Swanson seemed to consider this. “Okay. Can you track the changeling, then?”
“I can try.
” I doubted a simple changeling would have the power to cross over between realms, so at least it’d still be in the mortal world. I put away the dead spell and pulled a fresh one from my backpack, setting it up in the middle of the floor. Scorch marks remained from the first one, but they’d fade.
“Do you have anything the changeling left behind?” I ought to have thought of that first. This whole situation had rattled me, made me forget the basics of my job.
Swanson nodded, and walked into the hallway. “We cleared away everything he set up, but his room’s… a mess.”
Oh boy, I thought, remembering what he’d said yesterday. Gritting my teeth, I followed him into the hallway and up the carpeted stairs. Through the door on the right lay what looked like the inside of some twisted mad scientist’s lab. Or a witch whose power had gone bad. Symbols were etched all over the walls, unfamiliar glyphs that made the hairs rise on my arms. Blood soaked into the carpet, and several small furry bodies lay in the centre of a circle. Rats. I pressed a hand to my mouth, trying to calm my breathing.
“This… it’s black magic.” Most witches didn’t label magic as ‘good’ or ‘evil’, but any spells that involved killing were strictly forbidden by the Mage Lords. Why the hell would a faerie changeling be messing with these props?
Swanson hesitated by the door, his expression telling me he was as reluctant to go into the room as I was. But one of us had to. I quickly stepped over the threshold, gaze averted from the blood, searching out any object that didn’t have magical properties. Throwing anything related to dark magic into the middle of a tracking spell would have consequences I couldn’t begin to imagine. Everything—claw cuttings, knives, burned-black spell triangles—had do not touch written all over them.
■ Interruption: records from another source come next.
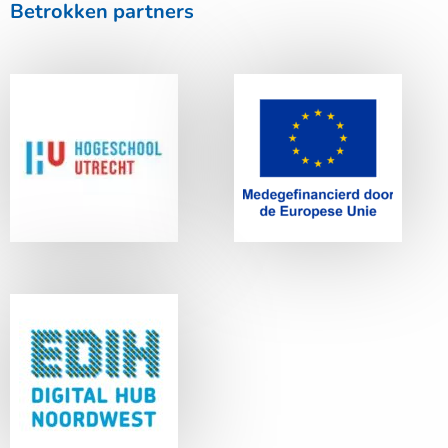
Betrokken partners
Lees
Lees
meer
meer
Hogeschool
Europese Unie
Utrecht
Lees
meer
EDIH Digital Hub
Noordwest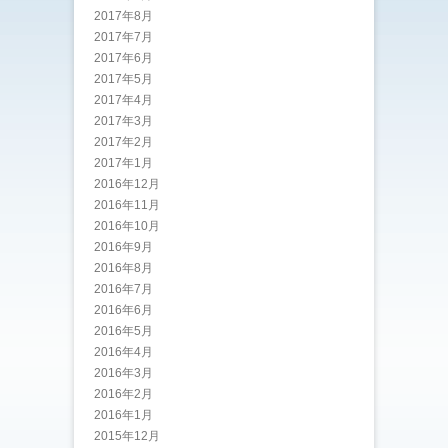
2017年8月
2017年7月
2017年6月
2017年5月
2017年4月
2017年3月
2017年2月
2017年1月
2016年12月
2016年11月
2016年10月
2016年9月
2016年8月
2016年7月
2016年6月
2016年5月
2016年4月
2016年3月
2016年2月
2016年1月
2015年12月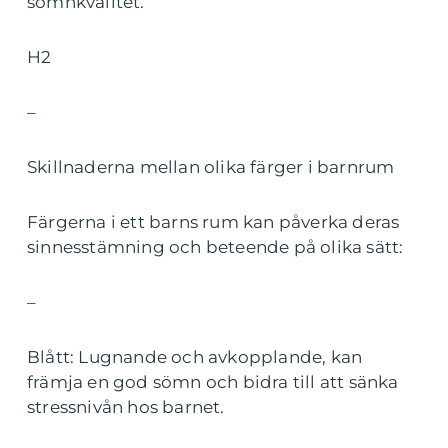
sömnkvalitet.
H2
–
Skillnaderna mellan olika färger i barnrum
Färgerna i ett barns rum kan påverka deras
sinnesstämning och beteende på olika sätt:
–
Blått: Lugnande och avkopplande, kan
främja en god sömn och bidra till att sänka
stressnivån hos barnet.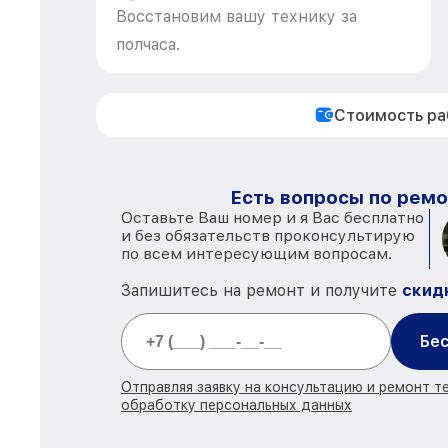
Восстановим вашу технику за
полчаса.
Стоимость р
Есть вопросы по ремо
Оставьте Ваш номер и я Вас бесплатно
и без обязательств проконсультирую
по всем интересующим вопросам.
Запишитесь на ремонт и получите
скид
Бес
Отправляя заявку на консультацию и ремонт те
обработку персональных данных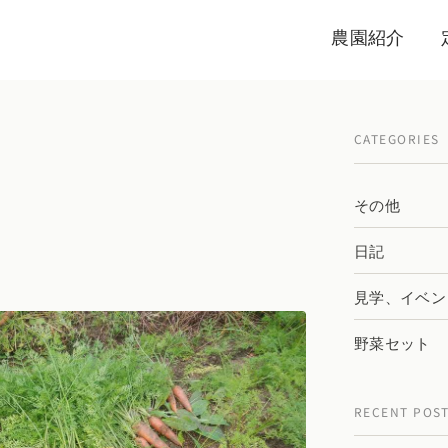
農園紹介
CATEGORIES
その他
日記
見学、イベン
野菜セット
RECENT POS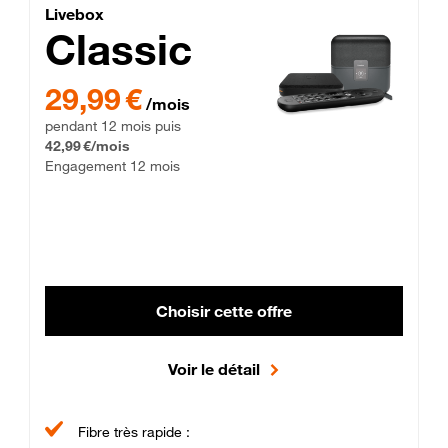
Lite Fibre
Livebox Classic Fibre
Livebox
Classic
29,99 € par mois pendant 12 mois puis 42,99 € par mois, Enga
29,99 €
/mois
pendant 12 mois puis
42,99 €/mois
Engagement 12 mois
Choisir cette offre
Voir le détail
Fibre très rapide :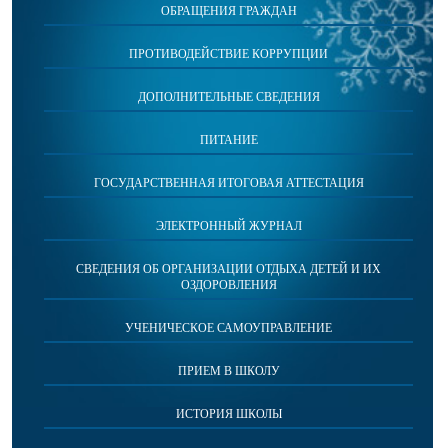
ОБРАЩЕНИЯ ГРАЖДАН
ПРОТИВОДЕЙСТВИЕ КОРРУПЦИИ
ДОПОЛНИТЕЛЬНЫЕ СВЕДЕНИЯ
ПИТАНИЕ
ГОСУДАРСТВЕННАЯ ИТОГОВАЯ АТТЕСТАЦИЯ
ЭЛЕКТРОННЫЙ ЖУРНАЛ
СВЕДЕНИЯ ОБ ОРГАНИЗАЦИИ ОТДЫХА ДЕТЕЙ И ИХ
ОЗДОРОВЛЕНИЯ
УЧЕНИЧЕСКОЕ САМОУПРАВЛЕНИЕ
ПРИЕМ В ШКОЛУ
ИСТОРИЯ ШКОЛЫ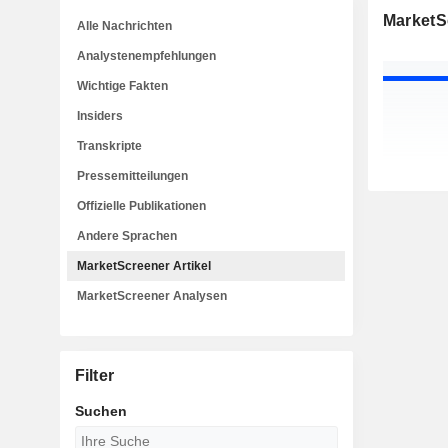
MarketSc
Alle Nachrichten
Analystenempfehlungen
Wichtige Fakten
Insiders
Transkripte
Pressemitteilungen
Offizielle Publikationen
Andere Sprachen
MarketScreener Artikel
MarketScreener Analysen
Filter
Suchen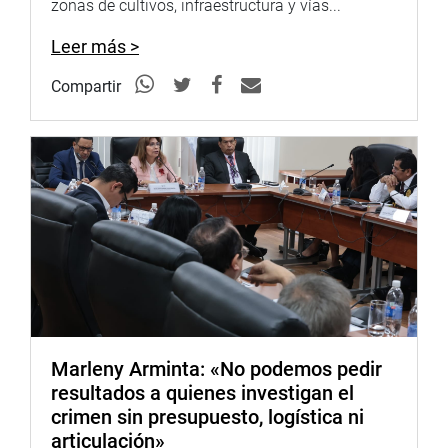
zonas de cultivos, infraestructura y vías...
Leer más >
Compartir
Marleny Arminta: «No podemos pedir
resultados a quienes investigan el
crimen sin presupuesto, logística ni
articulación»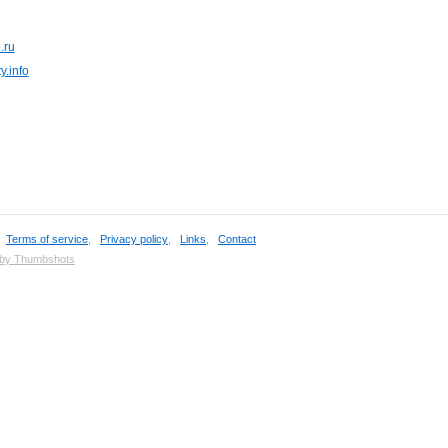
.ru
y.info
,
Terms of service
,
Privacy policy
,
Links
,
Contact
 by Thumbshots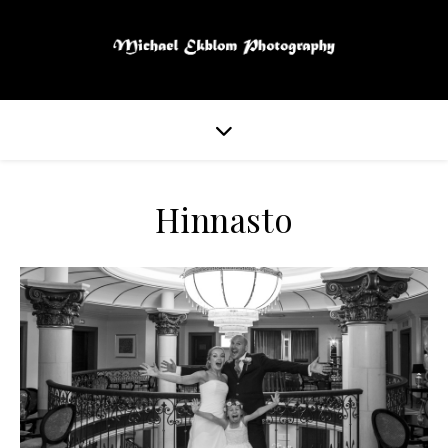
Hinnasto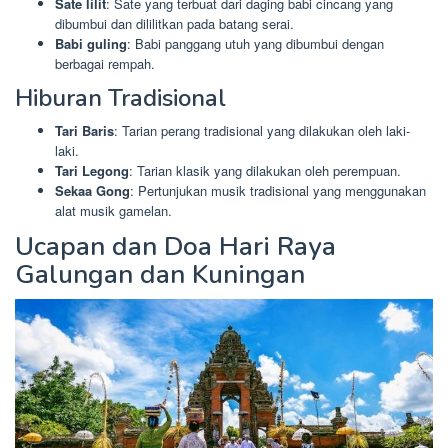
Sate lilit
: Sate yang terbuat dari daging babi cincang yang
dibumbui dan dililitkan pada batang serai.
Babi guling
: Babi panggang utuh yang dibumbui dengan
berbagai rempah.
Hiburan Tradisional
Tari Baris
: Tarian perang tradisional yang dilakukan oleh laki-
laki.
Tari Legong
: Tarian klasik yang dilakukan oleh perempuan.
Sekaa Gong
: Pertunjukan musik tradisional yang menggunakan
alat musik gamelan.
Ucapan dan Doa Hari Raya
Galungan dan Kuningan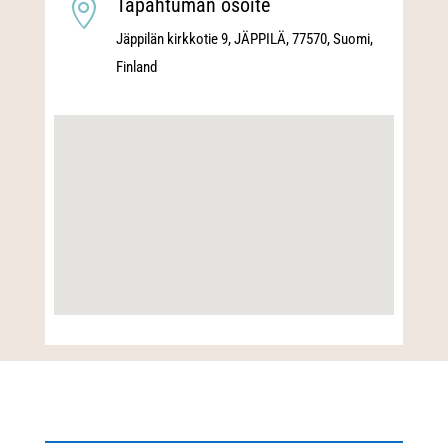
Tapahtuman osoite

Jäppilän kirkkotie 9, JÄPPILÄ, 77570, Suomi,
Finland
Behind were the sports posters, books and video game collection of an ordinary teenage boy. I concentrated on that image. I was doing this to save an innocent person from the faeries. An innocent person who didn’t have magic.
Just like I hadn’t.
I crouched down, searching the carpet. Several fine hairs lay there, but at first glance, I couldn’t tell if they belonged to the human or the changeling. I held them up to the light. Silver. Most faeries had silvery hair, or jet black.